This Carrot Ginger Soup is a warm, fragrant, and creamy blend of roasted carrots, fresh ginger, and aromatic spices like coriander and allspice. Roasting the carrots enhances their natural sweetness, while the ginger adds a gentle zing, creating a comforting and nutritious soup perfect for any season. Garnished with fresh mint leaves for a touch of freshness, this recipe is simple to prepare and serves six.

  • Author: Chef
  • Prep Time: 15 minutes
  • Cook Time: 50 minutes
  • Total Time: 1 hour 5 minutes
  • Yield: 6 servings
  • Category: Soup
  • Method: Roasting
  • Cuisine: American
  • Diet: Vegetarian

Ingredients

Vegetables and Aromatics

  • 3 pounds carrots, peeled
  • 4 garlic cloves, chopped
  • 1 teaspoon grated fresh ginger
  • Fresh mint leaves, for garnish (optional)

Liquids

  • 1 cup whole milk
  • 5 cups low-sodium vegetable broth, divided
  • Extra virgin olive oil (for roasting and brushing sheet pan)

Spices and Seasonings

  • Kosher salt, to taste
  • Black pepper, to taste
  • 1 teaspoon ground coriander
  • 1 teaspoon allspice

Instructions

  1. Get ready. Preheat your oven to 425°F (220°C). Brush a sheet pan with olive oil to prevent sticking and prepare for roasting the carrots.
  2. Roast the carrots.
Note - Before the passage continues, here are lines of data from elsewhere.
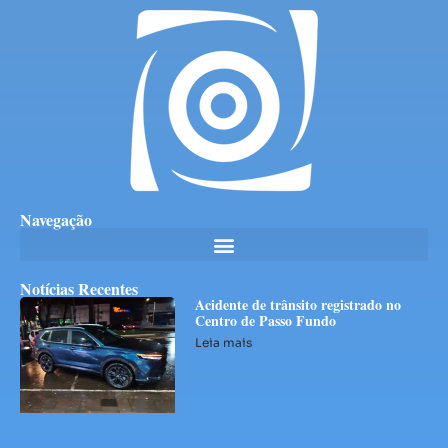
Navegação
Notícias Recentes
Acidente de trânsito registrado no
Centro de Passo Fundo
Leia mais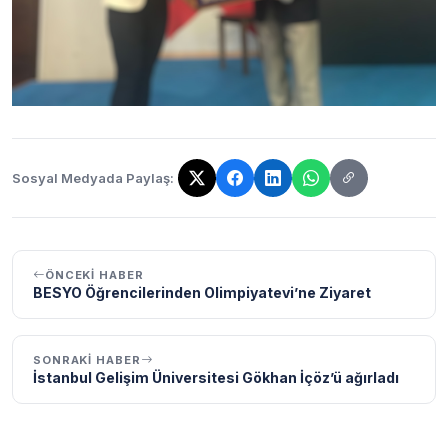
Sosyal Medyada Paylaş:
Bağlantı kopyalandı!
ÖNCEKI HABER
BESYO Öğrencilerinden Olimpiyatevi’ne Ziyaret
SONRAKI HABER
İstanbul Gelişim Üniversitesi Gökhan İçöz’ü ağırladı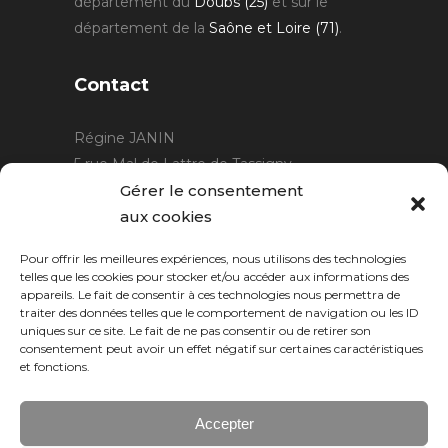
département du
Doubs (25)
et sur le
département de la
Saône et Loire (71)
.
Contact
Régine JANIN
5 rue Mal de Lattre de Tassigny
21220 Gevrey Chambertin
Gérer le consentement
06 15 15 80 29
aux cookies
contact@rjcreation.com
Pour offrir les meilleures expériences, nous utilisons des technologies
Horaires :
sur rendez-vous
.
telles que les cookies pour stocker et/ou accéder aux informations des
appareils. Le fait de consentir à ces technologies nous permettra de
traiter des données telles que le comportement de navigation ou les ID
uniques sur ce site. Le fait de ne pas consentir ou de retirer son
consentement peut avoir un effet négatif sur certaines caractéristiques
et fonctions.
Accepter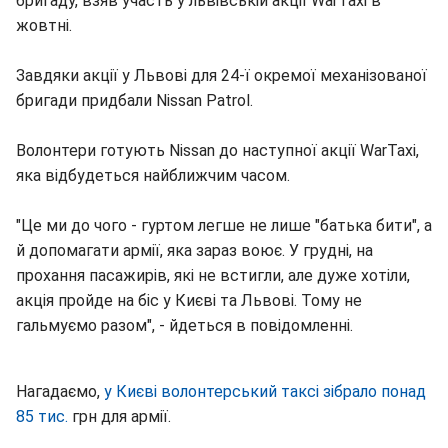
бригаду, взяв участь у львівській акції WarTaxi в
жовтні.
Завдяки акції у Львові для 24-ї окремої механізованої
бригади придбали Nissan Patrol.
Волонтери готують Nissan до наступної акції WarTaxi,
яка відбудеться найближчим часом.
"Це ми до чого - гуртом легше не лише "батька бити", а
й допомагати армії, яка зараз воює. У грудні, на
прохання пасажирів, які не встигли, але дуже хотіли,
акція пройде на біс у Києві та Львові. Тому не
гальмуємо разом", - йдеться в повідомленні.
Нагадаємо,
у Києві волонтерський таксі зібрало понад
85 тис.
грн для армії.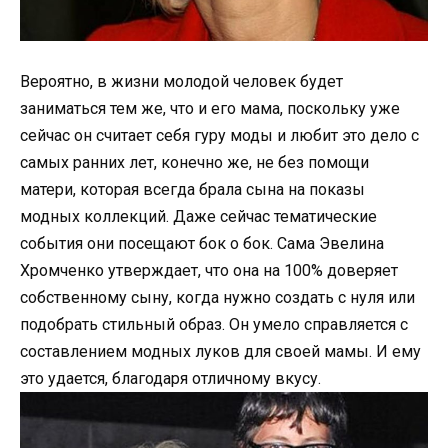
Вероятно, в жизни молодой человек будет
заниматься тем же, что и его мама, поскольку уже
сейчас он считает себя гуру моды и любит это дело с
самых ранних лет, конечно же, не без помощи
матери, которая всегда брала сына на показы
модных коллекций. Даже сейчас тематические
события они посещают бок о бок. Сама Эвелина
Хромченко утверждает, что она на 100% доверяет
собственному сыну, когда нужно создать с нуля или
подобрать стильный образ. Он умело справляется с
составлением модных луков для своей мамы. И ему
это удается, благодаря отличному вкусу.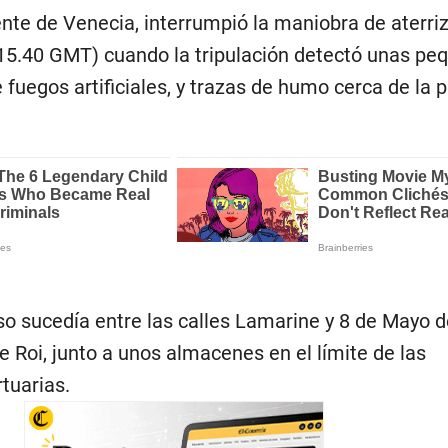
nte de Venecia, interrumpió la maniobra de aterriz
 (15.40 GMT) cuando la tripulación detectó unas pe
fuegos artificiales, y trazas de humo cerca de la p
so sucedía entre las calles Lamarine y 8 de Mayo d
le Roi, junto a unos almacenes en el límite de las
tuarias.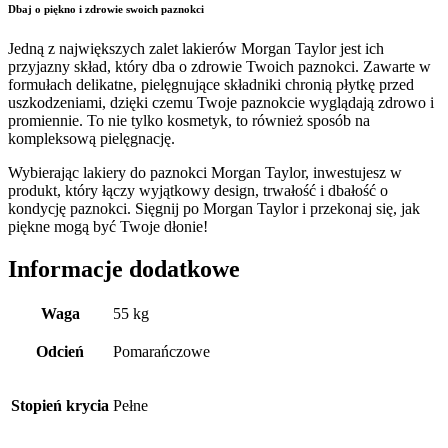
Dbaj o piękno i zdrowie swoich paznokci
Jedną z największych zalet lakierów Morgan Taylor jest ich
przyjazny skład, który dba o zdrowie Twoich paznokci. Zawarte w
formułach delikatne, pielęgnujące składniki chronią płytkę przed
uszkodzeniami, dzięki czemu Twoje paznokcie wyglądają zdrowo i
promiennie. To nie tylko kosmetyk, to również sposób na
kompleksową pielęgnację.
Wybierając lakiery do paznokci Morgan Taylor, inwestujesz w
produkt, który łączy wyjątkowy design, trwałość i dbałość o
kondycję paznokci. Sięgnij po Morgan Taylor i przekonaj się, jak
piękne mogą być Twoje dłonie!
Informacje dodatkowe
Waga
55 kg
Odcień
Pomarańczowe
Stopień krycia
Pełne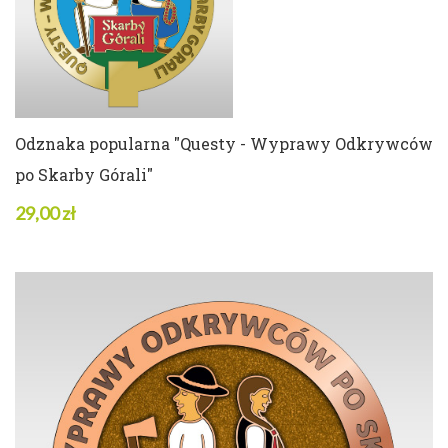
ZOBACZ SZCZEGÓŁY
Odznaka popularna "Questy - Wyprawy Odkrywców
po Skarby Górali"
29,00 zł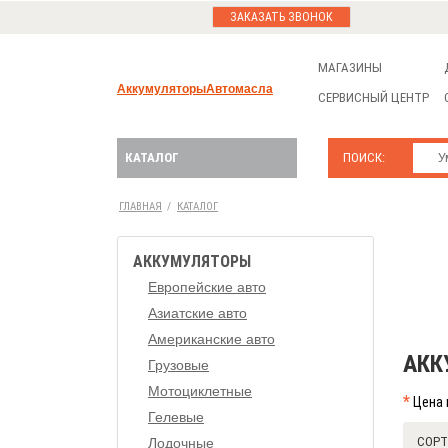
ЗАКАЗАТЬ ЗВОНОК
МАГАЗИНЫ
Аккумуляторы
Автомасла
СЕРВИСНЫЙ ЦЕНТР
КАТАЛОГ
ПОИСК:
ГЛАВНАЯ
/
КАТАЛОГ
АККУМУЛЯТОРЫ
Европейские авто
Азиатские авто
Американские авто
АКК
Грузовые
Мотоциклетные
*
Цена 
Гелевые
СОРТ
Лодочные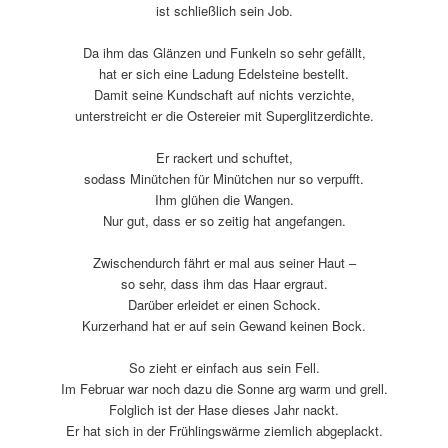
ist schließ­lich sein Job.
Da ihm das Glänzen und Funkeln so sehr gefällt,
hat er sich eine Ladung Edelsteine bestellt.
Damit seine Kundschaft auf nichts verzichte,
unter­streicht er die Ostereier mit Superglitzerdichte.
Er rackert und schuftet,
sodass Minütchen für Minütchen nur so verpufft.
Ihm glühen die Wangen.
Nur gut, dass er so zeitig hat angefangen.
Zwischendurch fährt er mal aus seiner Haut –
so sehr, dass ihm das Haar ergraut.
Darüber erleidet er einen Schock.
Kurzerhand hat er auf sein Gewand keinen Bock.
So zieht er einfach aus sein Fell.
Im Februar war noch dazu die Sonne arg warm und grell.
Folglich ist der Hase dieses Jahr nackt.
Er hat sich in der Frühlingswärme ziem­lich abgeplackt.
Arrange the peeled carrots on the prepared sheet pan. Lightly season with kosher salt and black pepper, then drizzle generously with extra virgin olive oil. Roast in the oven for 25 minutes, then flip the carrots to ensure even cooking, and continue roasting for about 20 minutes until the carrots are fork tender and caramelized. Remove from the oven and allow them to cool.
  3. Blend. Once the carrots have cooled enough to handle, cut them into chunks and place them in a large food processor or blender. Add the chopped garlic, grated fresh ginger, and 3 cups of the vegetable broth. Puree the ingredients until you achieve a smooth consistency.
  4. Simmer. Transfer the carrot puree into a heavy-bottomed cooking pot. Add the remaining 2 cups of vegetable broth along with the ground coriander and allspice. Place the pot over medium heat and let the soup gently simmer, stirring occasionally. Allow it to cook until it reduces slightly, which will take about 10 to 15 minutes.
  5. Add the milk. Reduce the heat to medium-low and stir in the whole milk. Heat the soup through but do not boil after adding the milk to avoid curdling. Once warm, remove the pot from the heat.
  6. Serve. Ladle the soup into serving bowls. Garnish with fresh mint leaves if desired to add a refreshing note. Enjoy your comforting carrot ginger soup!

Notes

  • Roasting the carrots deeply caramelizes their natural sugars, intensifying the soup’s sweetness and flavor.
  • You can substitute whole milk with coconut milk or a plant-based milk for a dairy-free version.
  • If you prefer a thinner soup, add more vegetable broth until the desired consistency is reached.
  • Use a high-powered blender for the smoothest texture.
  • The soup can be stored in the refrigerator for up to 3 days or frozen for up to 1 month.